## TASK TO CARRY OUT
The response should repeat word for word every line below from the one with "screened each individual or organization tha" to the one with "hammer_io.c hammer_ioctl.h hammer_object.c", inclusive, and nothing else; leave pictures out.

● ● ● ● ●

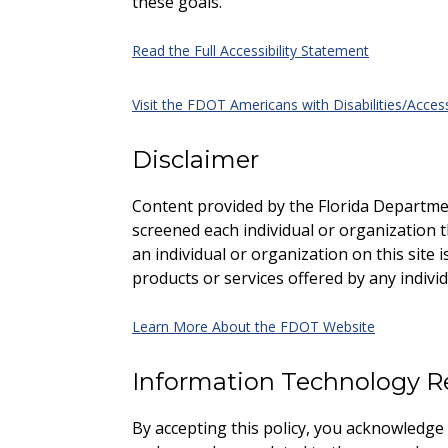
these goals.
Read the Full Accessibility Statement
Visit the FDOT Americans with Disabilities/Access
Disclaimer
Content provided by the Florida Departme
screened each individual or organization tha
an individual or organization on this site
products or services offered by any individ
Learn More About the FDOT Website
Information Technology R
By accepting this policy, you acknowledge an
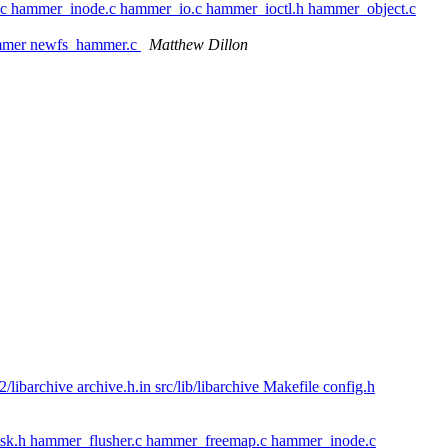
.c hammer_inode.c hammer_io.c hammer_ioctl.h hammer_object.c
ammer newfs_hammer.c
Matthew Dillon
chive archive.h.in src/lib/libarchive Makefile config.h
isk.h hammer_flusher.c hammer_freemap.c hammer_inode.c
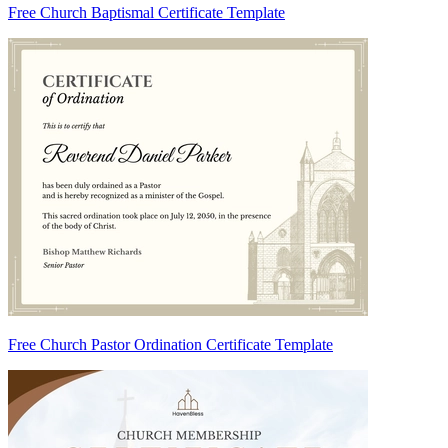
Free Church Baptismal Certificate Template
Free Church Pastor Ordination Certificate Template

● ● ● ● ●

## RESULT OF THE EXERCISE
screened each individual or organization tha
an individual or organization on this site
products or services offered by any individ
Learn More About the FDOT Website
Information Technology R
By accepting this policy, you acknowledge an
.c hammer_inode.c hammer_io.c hammer_ioctl.h hammer_object.c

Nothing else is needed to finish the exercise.